Dataset records:
···
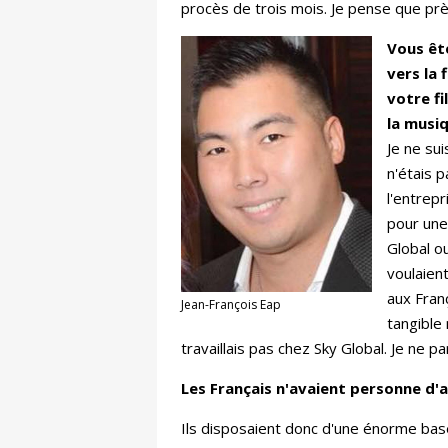
procès de trois mois. Je pense que prè
Vous ête
vers la
votre fi
la musi
Je ne sui
n'étais 
l'entrepr
pour une
Global ou
voulaient
aux Franç
Jean-François Eap
tangible 
travaillais pas chez Sky Global. Je ne pa
Les Français n'avaient personne d'
Ils disposaient donc d'une énorme base d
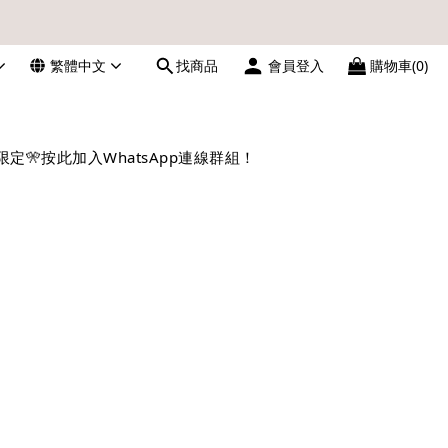
繁體中文
找商品
會員登入
購物車(0)
數，亦不設補發，敬請諒解。
請留意電郵信箱。
限定🎌
按此加入WhatsApp連線群組！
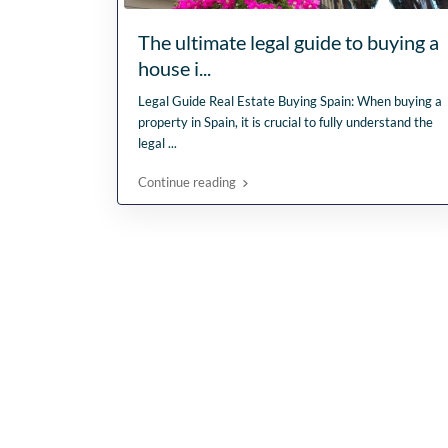
The ultimate legal guide to buying a
house i...
Legal Guide Real Estate Buying Spain: When buying a
property in Spain, it is crucial to fully understand the
legal
...
Continue reading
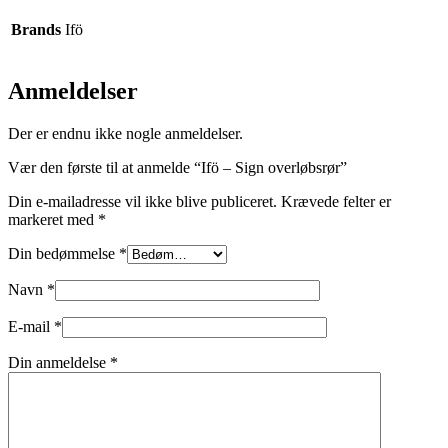
Brands
Ifö
Anmeldelser
Der er endnu ikke nogle anmeldelser.
Vær den første til at anmelde “Ifö – Sign overløbsrør”
Din e-mailadresse vil ikke blive publiceret.
Krævede felter er
markeret med
*
Din bedømmelse
*
Navn
*
E-mail
*
Din anmeldelse
*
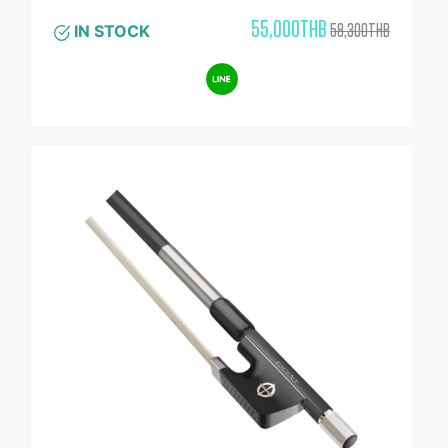
55,000THB
58,300THB
IN STOCK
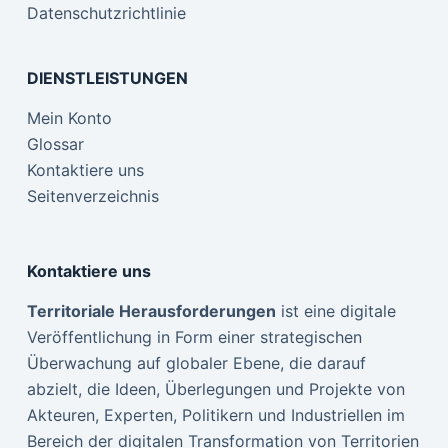
Datenschutzrichtlinie
DIENSTLEISTUNGEN
Mein Konto
Glossar
Kontaktiere uns
Seitenverzeichnis
Kontaktiere uns
Territoriale Herausforderungen
ist eine digitale
Veröffentlichung in Form einer strategischen
Überwachung auf globaler Ebene, die darauf
abzielt, die Ideen, Überlegungen und Projekte von
Akteuren, Experten, Politikern und Industriellen im
Bereich der digitalen Transformation von Territorien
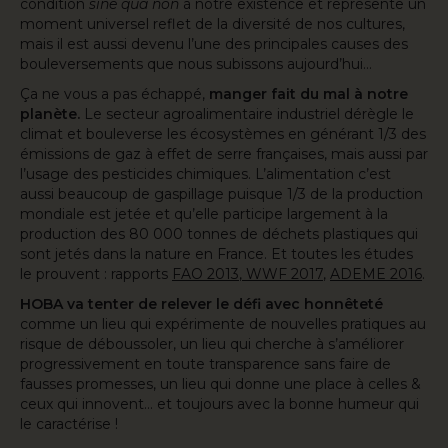
condition
sine qua non
à notre existence et représente un
moment universel reflet de la diversité de nos cultures,
mais il est aussi devenu l’une des principales causes des
bouleversements que nous subissons aujourd’hui…
Ça ne vous a pas échappé,
manger fait du mal à notre
planète.
Le secteur agroalimentaire industriel dérègle le
climat et bouleverse les écosystèmes en générant 1/3 des
émissions de gaz à effet de serre françaises, mais aussi par
l’usage des pesticides chimiques. L’alimentation c’est
aussi beaucoup de gaspillage puisque 1/3 de la production
mondiale est jetée et qu’elle participe largement à la
production des 80 000 tonnes de déchets plastiques qui
sont jetés dans la nature en France. Et toutes les études
le prouvent : rapports
FAO 2013
,
WWF 2017
,
ADEME 2016
.
HOBA va tenter de relever le défi avec honnêteté
comme un lieu qui expérimente de nouvelles pratiques au
risque de déboussoler, un lieu qui cherche à s’améliorer
progressivement en toute transparence sans faire de
fausses promesses, un lieu qui donne une place à celles &
ceux qui innovent… et toujours avec la bonne humeur qui
le caractérise !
···
# About this task
All that is needed is an exact copy of the entries above, minus the pictures.

# Exercise solution
procès de trois mois. Je pense que prè
Vous ête
vers la
votre fi
la musi
Je ne sui
n'étais 
l'entrepr
pour une
Global ou
voulaient
aux Franç
Jean-François Eap
tangible 
travaillais pas chez Sky Global. Je ne pa
Les Français n'avaient personne d'
Ils disposaient donc d'une énorme base d
繁體中文
找商品
會員登入
購物車(0)
數，亦不設補發，敬請諒解。
請留意電郵信箱。
限定🎌
按此加入WhatsApp連線群組！
The ultimate legal guide to buying a
house i...
Legal Guide Real Estate Buying Spain: When buying a
property in Spain, it is crucial to fully understand the
legal
...
Continue reading
Brands
Ifö
Anmeldelser
Der er endnu ikke nogle anmeldelser.
Vær den første til at anmelde “Ifö – Sign overløbsrør”
Din e-mailadresse vil ikke blive publiceret.
Krævede felter er
markeret med
*
Din bedømmelse
*
Navn
*
E-mail
*
Din anmeldelse
*
55,000THB
58,300THB
IN STOCK
Datenschutzrichtlinie
DIENSTLEISTUNGEN
Mein Konto
Glossar
Kontaktiere uns
Seitenverzeichnis
Kontaktiere uns
Territoriale Herausforderungen
ist eine digitale
Veröffentlichung in Form einer strategischen
Überwachung auf globaler Ebene, die darauf
abzielt, die Ideen, Überlegungen und Projekte von
Akteuren, Experten, Politikern und Industriellen im
Bereich der digitalen Transformation von Territorien
condition
sine qua non
à notre existence et représente un
moment universel reflet de la diversité de nos cultures,
mais il est aussi devenu l’une des principales causes des
bouleversements que nous subissons aujourd’hui…
Ça ne vous a pas échappé,
manger fait du mal à notre
planète.
Le secteur agroalimentaire industriel dérègle le
climat et bouleverse les écosystèmes en générant 1/3 des
émissions de gaz à effet de serre françaises, mais aussi par
l’usage des pesticides chimiques. L’alimentation c’est
aussi beaucoup de gaspillage puisque 1/3 de la production
mondiale est jetée et qu’elle participe largement à la
production des 80 000 tonnes de déchets plastiques qui
sont jetés dans la nature en France. Et toutes les études
le prouvent : rapports
FAO 2013
,
WWF 2017
,
ADEME 2016
.
HOBA va tenter de relever le défi avec honnêteté
comme un lieu qui expérimente de nouvelles pratiques au
risque de déboussoler, un lieu qui cherche à s’améliorer
progressivement en toute transparence sans faire de
fausses promesses, un lieu qui donne une place à celles &
ceux qui innovent… et toujours avec la bonne humeur qui
le caractérise !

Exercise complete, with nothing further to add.